Wie man nun aber ein gutes Netzwerk schafft, darüber gibt es inzwischen zahlreiche Ratgeber und Online-Leitfäden. Unter anderem wird empfohlen, sich ein Netzwerkbuch anzulegen, in dem man alle persönlichen Kontakte eintragen solle, die im beruflichen Kontext bedeutsam erscheinen. Anderswo wird geraten, nicht immer mit den gleichen Kollegen zum Mittagessen zu gehen, sondern die Kantinenpartner mindestens einmal in der Woche zu wechseln. Bedeutet das, dass man all seine beruflichen Kontakte einem nüchternen Zweckkalkül unterwerfen solle? Der Soziologe Martin Diewald widerspricht vehement: „Ein solches ökonomisches Kosten-Nutzen-Kalkül ist eine schlechte Basis für soziale Beziehungen.“

Gerade auch in der modernen Berufswelt, in der fast alle Arbeitsvorgänge auf Kooperation beruhten, seien verlässliche Beziehungen zu den Kollegen von großer Bedeutung, sagt Diewald, der als Professor an der Uni Bielefeld seit Jahren die Rolle sozialer Netzwerke in Beruf und Gesellschaft erforscht. „Am Ende ist entscheidend, wie die anderen uns wahrnehmen. Und die meisten Menschen merken, wenn man selber immer nur an seinen eigenen Vorteil denkt.“

Dass „Networking“ häufig den Geruch von Vetternwirtschaft habe, sei hingegen nicht aus der Luft gegriffen, sagt Diewald. „Netzwerke spielen eine Rolle bei sozialen Schließungsprozessen.“ Was zum Beispiel mit Gefälligkeiten zwischen Personen in einflussreichen Positionen beginne, setze sich mit der Übernahme der Firmenleitung durch den Familiennachwuchs fort.

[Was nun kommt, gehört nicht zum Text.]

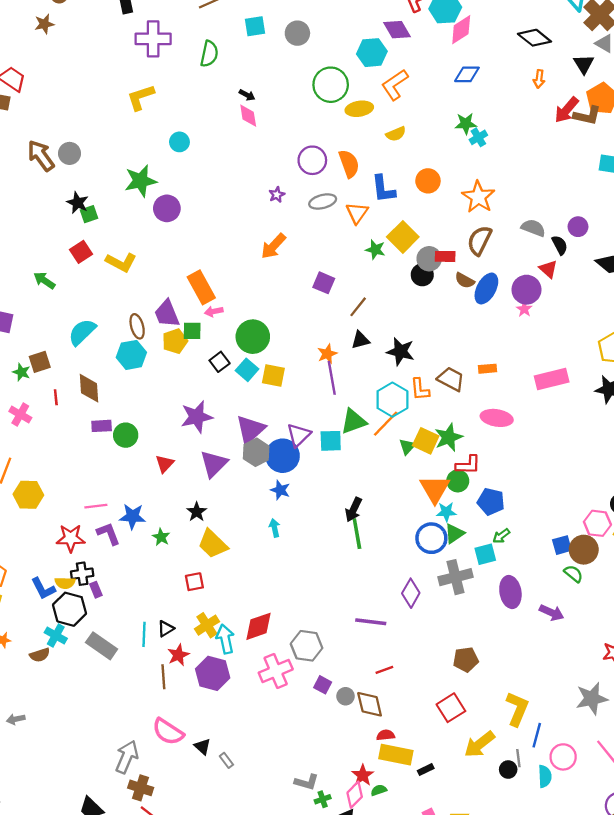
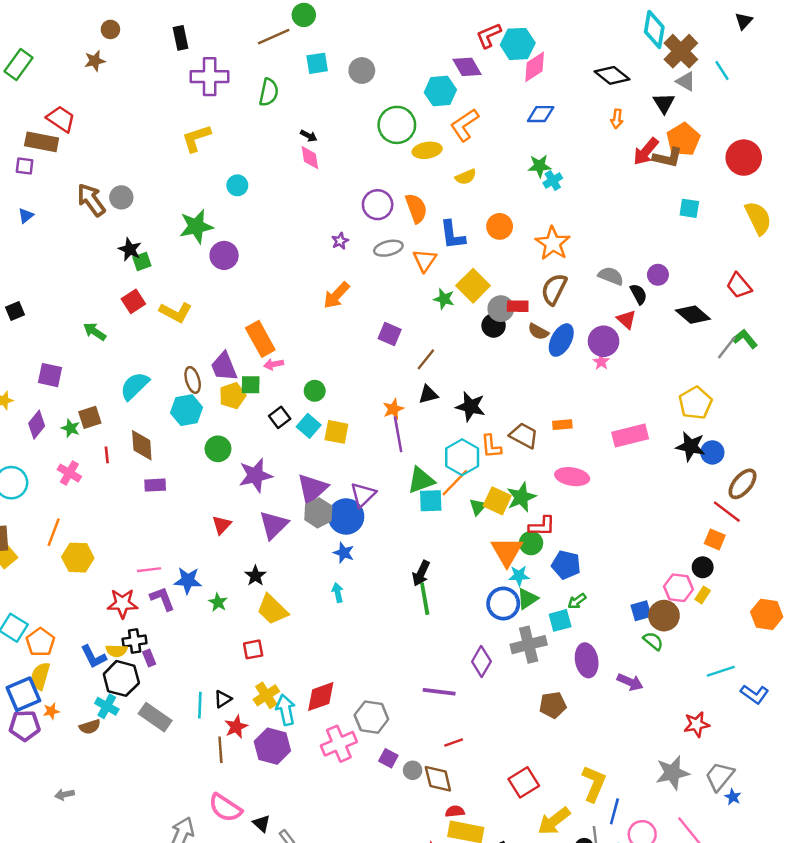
green circle: (253, 337) -> (315, 391), size x0.6
green circle: (126, 435) -> (218, 449), moved
cyan square: (331, 441) -> (431, 501), moved
brown pentagon: (466, 660) -> (553, 705), moved

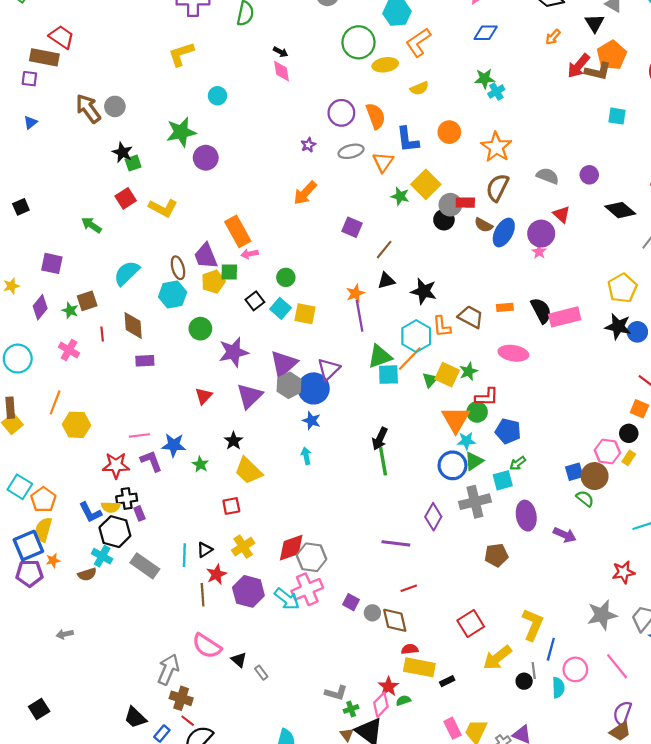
orange arrow: (617, 119) -> (553, 37), turned 35
black semicircle: (639, 294) -> (541, 310), moved, size x1.4
green star: (521, 497) -> (469, 371), size x0.7
cyan arrow: (286, 710) -> (287, 599), moved, turned 140
gray hexagon: (371, 717) -> (311, 557), moved

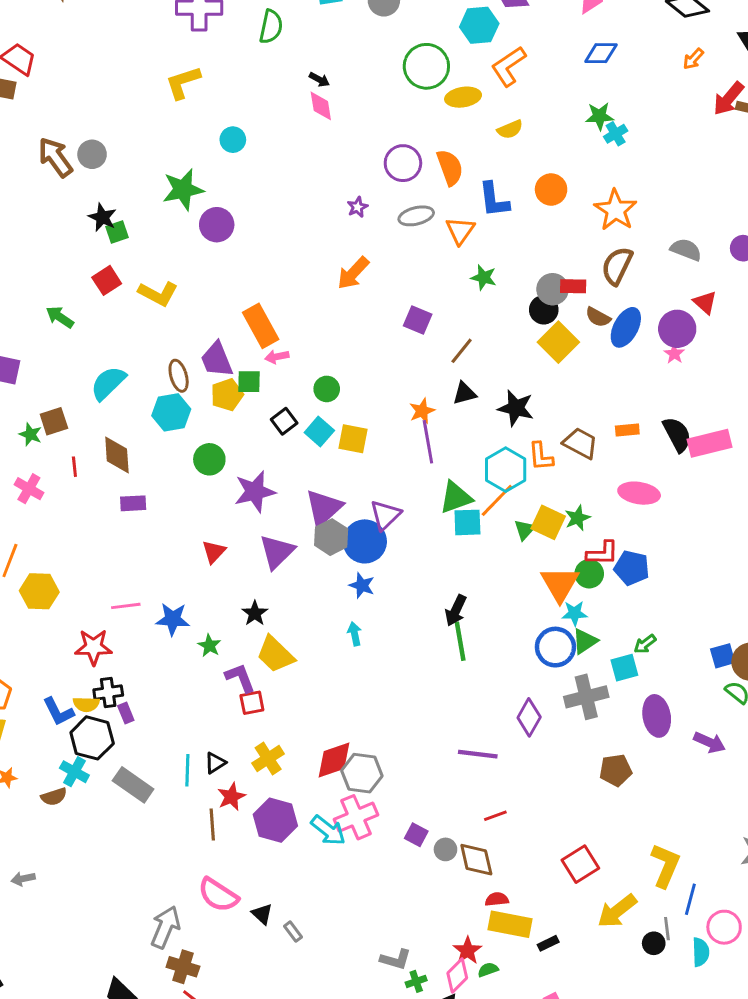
yellow square: (426, 184) -> (558, 342), moved
blue pentagon: (508, 431) -> (632, 568), moved
purple L-shape: (151, 461) -> (240, 678), moved

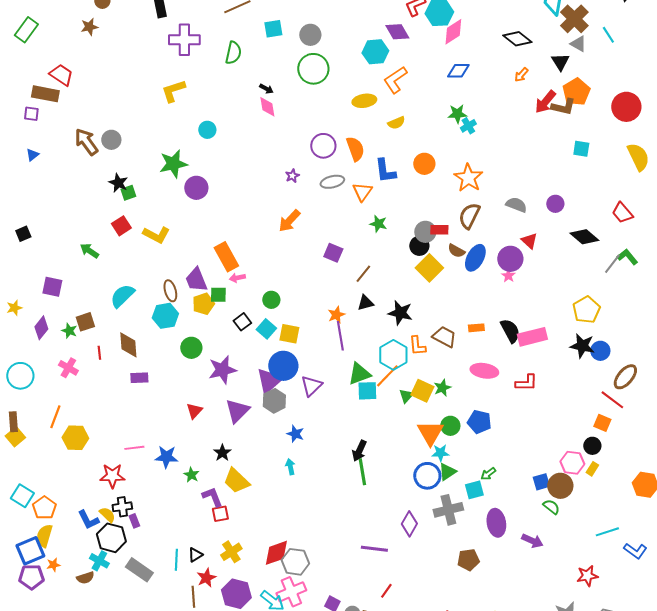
green circle: (426, 66) -> (313, 69), moved
blue circle: (365, 541) -> (283, 366), moved
red L-shape: (602, 553) -> (526, 383), moved
yellow semicircle: (86, 704) -> (107, 515), turned -138
red line: (495, 816) -> (386, 591), turned -35

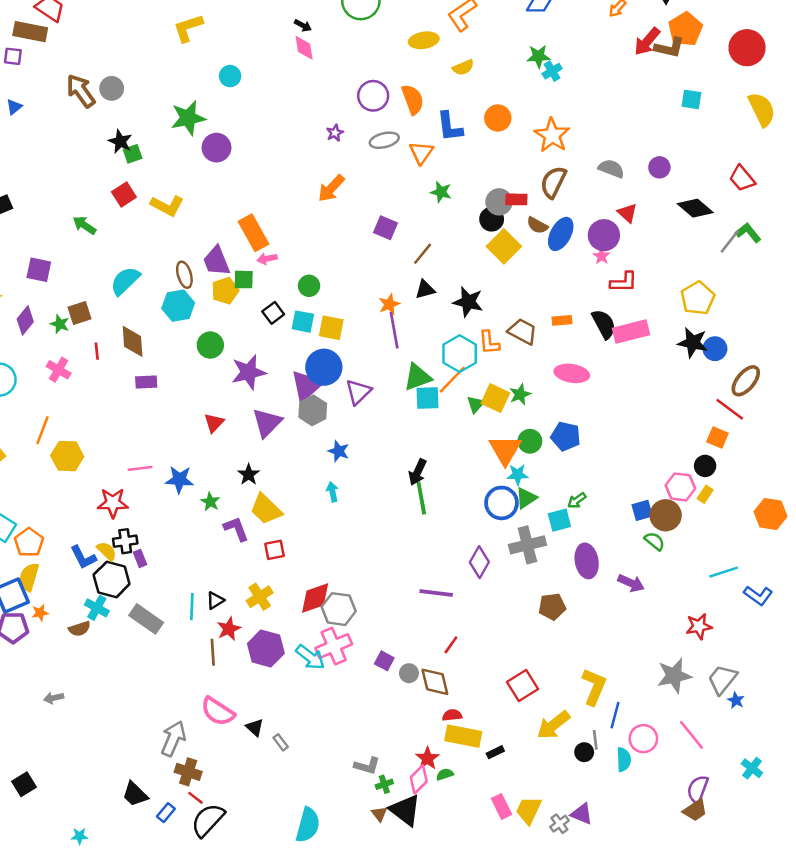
cyan square: (266, 329) -> (303, 322), turned -30
red L-shape: (526, 383) -> (624, 282), moved
red square: (220, 514) -> (274, 550), moved

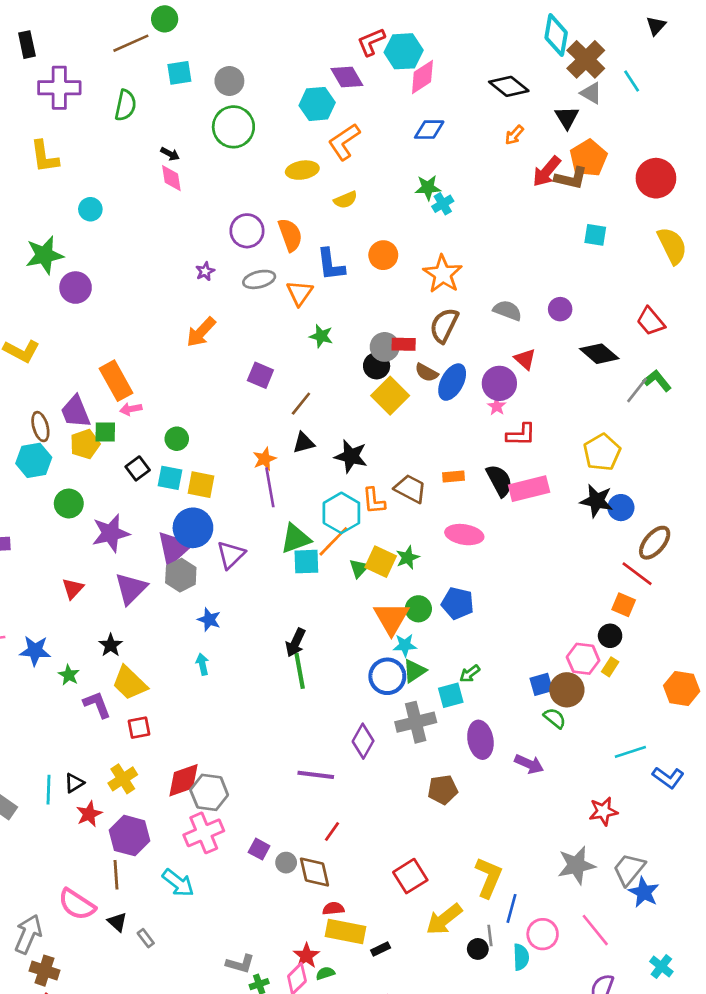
yellow L-shape: (188, 28) -> (44, 157), turned -80
brown line: (213, 652) -> (116, 875), moved
cyan arrow: (310, 657) -> (178, 883), moved
blue star: (736, 700) -> (644, 892), size x1.6

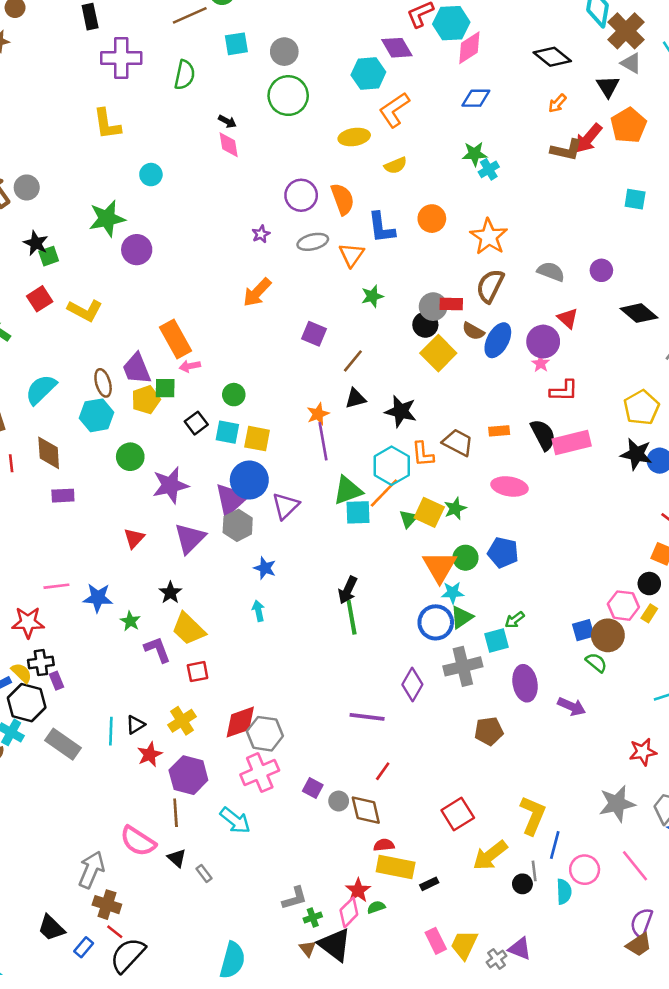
brown L-shape: (571, 178) -> (566, 150), moved
green star: (321, 336) -> (372, 296), turned -30
gray L-shape: (240, 964) -> (295, 898), turned -32

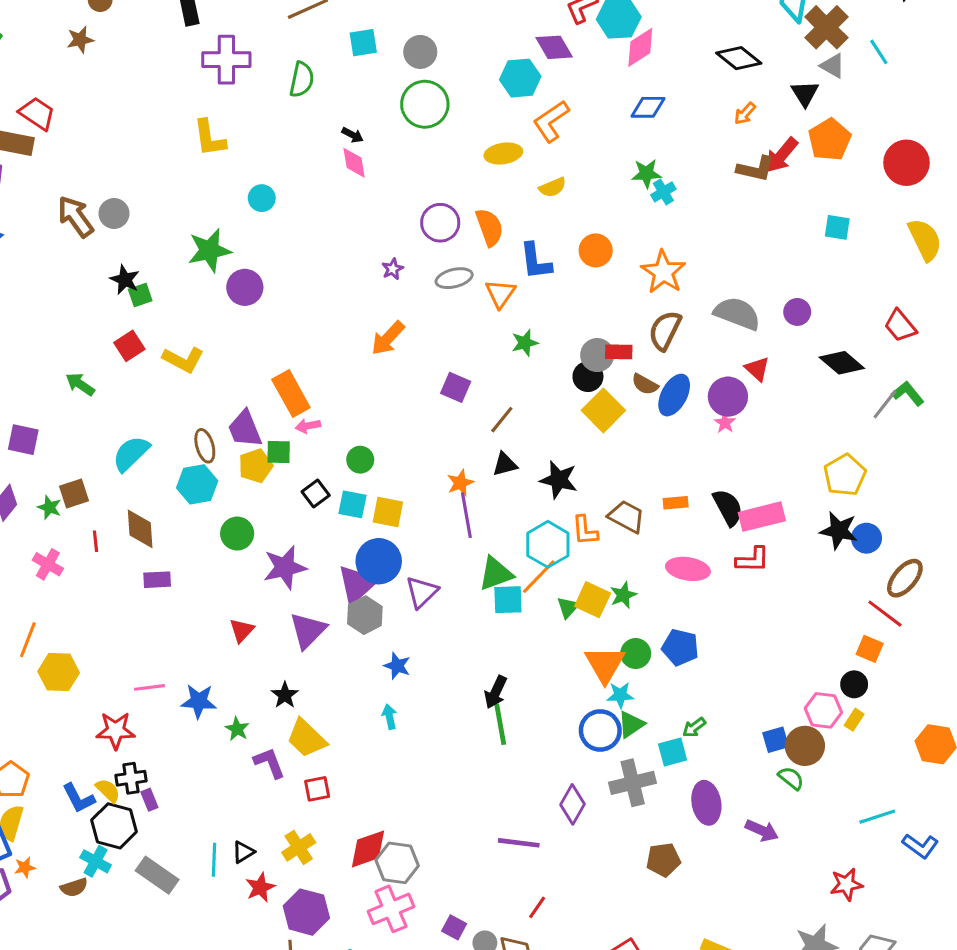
gray semicircle: (551, 272) -> (737, 313), size x1.4
red L-shape: (564, 391) -> (753, 560), moved

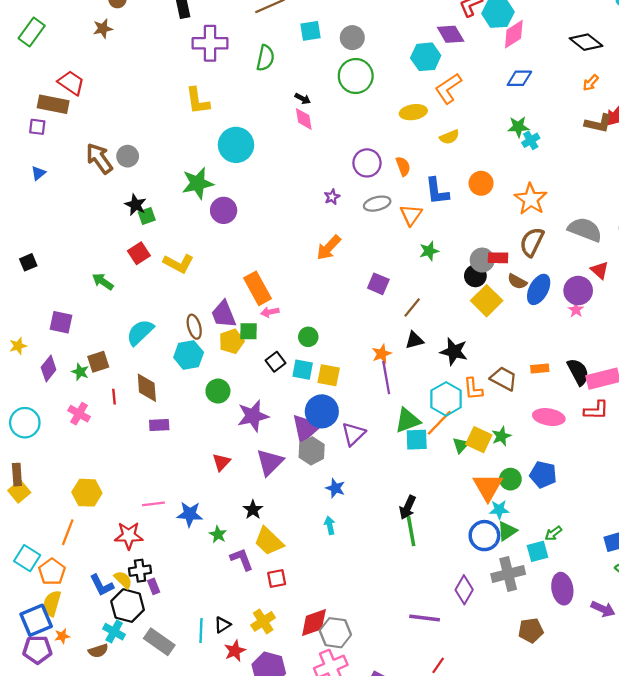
cyan circle: (262, 198) -> (236, 145), size x1.8
orange semicircle: (489, 227) -> (403, 166), size x0.7
orange line: (28, 640) -> (68, 532), moved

Dennoch sind soziale Netzwerke laut Diewald heutzutage enorm wichtig – vor allem in Krisensituationen wie Arbeitslosigkeit oder Krankheit. „Dann braucht man besonders viel persönliche Wertschätzung und Unterstützung.“ Diewald nennt Netzwerke deshalb eine „Alternative zu viel Geld“.

Die Bedeutung der neuen sozialen Netzwerke im Internet sollte dagegen nicht überschätzt werden, meint Diewald. „Sie eignen sich besonders zur Pflege bestehender oder abgebrochener Kontakte bei räumlicher Distanz.“ Zu tragfähigen Beziehungen zähle aber Vertrauen, das man nur durch direkten persönlichen Kontakt aufbauen könne.

Ein Allheilmittel für die berufliche Karriere sind allerdings auch gut gepflegte Netzwerke nicht. Selbst die umtriebige „Networkerin“ Jennifer Ross muss einräumen, dass bei ihr gerade „ein bisschen Flaute“ herrsche: Derzeit leistet Ross Zeitarbeit und bewirbt sich um eine Anstellung im PR-Bereich.